|Nutritional Guidelines (per serving)|
|Amount per serving|
|% Daily Value*|
|Total Fat 36g||46%|
|Saturated Fat 18g||88%|
|Total Carbohydrate 25g||9%|
|Dietary Fiber 4g||14%|
|*The % Daily Value (DV) tells you how much a nutrient in a food serving contributes to a daily diet. 2,000 calories a day is used for general nutrition advice.|
Layers of white sauce, lasagna noodles, chicken, asparagus, roasted red peppers, and mozzarella cheese make an unusual and flavor-rich lasagna. This layered casserole dish may be made ahead and refrigerated until time to bake. It's one of the best ways to combine these ingredients in a comforting pasta.
- For the Sauce:
- 1/2 cup sweet onion, minced
- 8 ounces mushrooms, chopped
- 1/2 teaspoon salt, plus more to taste
- 1/4 cup (1/2 stick) butter
- 2 large garlic cloves, minced
- 1/4 cup flour
- 1/2 cup white wine
- 1 (14-ounce) can chicken broth (or 1-3/4 cups homemade)
- 1 1/2 cups half-and-half (or whole milk)
- Freshly ground black pepper, to taste
- 1/8 teaspoon ground nutmeg
- 5 fresh sage leaves, chopped
- 1 teaspoon fresh thyme leaves, removed from stem
- For the Lasagna:
- 8 ounces lasagna noodles (oven-ready or equivalent standard lasagna noodles), precooked to firm al dente stage
- 2 cups cooked, diced chicken
- 2 cups fresh asparagus, cut into 2-inch lengths
- 1/4 cup roasted red pepper, chopped (canned or jarred is fine, but not the pickled variety)
- 2 cups finely shredded mozzarella (or Italian blend cheese), divided
- 1/8 cup grated Parmesan cheese
Preheat oven to 375 F. Spray a 5-quart glass baking dish or 2 loaf pans with vegetable spray.
For the White Mushroom Sauce
In a large heavy pot, sprinkle onion and mushrooms with salt and then sauté in butter over medium heat until lightly browned.
Add minced garlic and sauté 1 additional minute. Sprinkle with flour and continue cooking another 2 minutes.
While stirring, carefully add the white wine and cook until flour is incorporated about 1 minute. Continuing to stir, add chicken broth.

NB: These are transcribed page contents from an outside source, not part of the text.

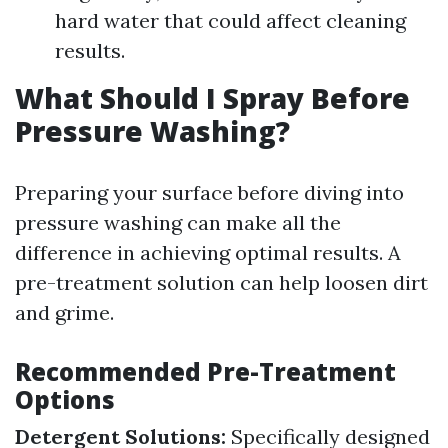
hard water that could affect cleaning
results.
What Should I Spray Before
Pressure Washing?
Preparing your surface before diving into
pressure washing can make all the
difference in achieving optimal results. A
pre-treatment solution can help loosen dirt
and grime.
Recommended Pre-Treatment
Options
Detergent Solutions:
Specifically designed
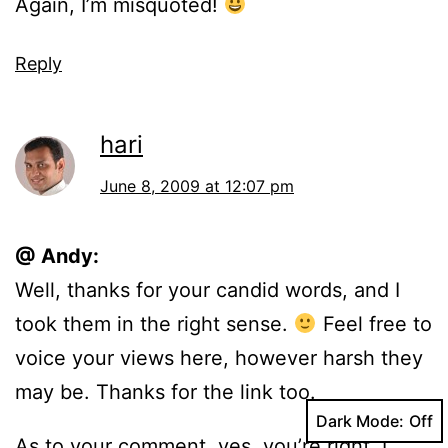
Again, I’m misquoted!
Reply
hari
June 8, 2009 at 12:07 pm
@ Andy:
Well, thanks for your candid words, and I
took them in the right sense.
Feel free to
voice your views here, however harsh they
may be. Thanks for the link too.
Dark Mode:
As to your comment, yes, you’re right. I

Simmer until begins to thicken, then add half-and-half, pepper, and nutmeg. Simmer another 5 minutes, then stir in sage and thyme. Taste for salt and add more if needed. (Remember that the pasta will absorb the salt, so be generous.) Let sauce cool slightly before assembling the lasagna.
For the Lasagna
Remove 1/2 cup of the mozzarella cheese and set aside for the topping.

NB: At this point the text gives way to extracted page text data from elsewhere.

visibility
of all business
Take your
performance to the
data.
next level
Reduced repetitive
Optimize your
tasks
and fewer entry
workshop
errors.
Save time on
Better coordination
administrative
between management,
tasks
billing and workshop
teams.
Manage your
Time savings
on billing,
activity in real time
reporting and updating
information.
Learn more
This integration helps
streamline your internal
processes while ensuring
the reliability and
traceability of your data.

Spread a thin layer of sauce on the bottom of the baking dish, then begin layering the lasagna in the following order: lasagna noodles, chicken, asparagus, roasted red peppers, sauce, and mozzarella cheese. You should have at least 4 layers, ending with the reserved 1/2 cup of mozzarella cheese on top.
Finish by sprinkling the Parmesan on top of the mozzarella. (May be made in advance to this point, covered, and refrigerated up to one day. Add 15 minutes of covered baking time if going from refrigerator to oven.)
Cover and bake 30 minutes. Remove the lid or covering and bake an additional 15 minutes. Let rest at least 15 minutes before cutting to serve.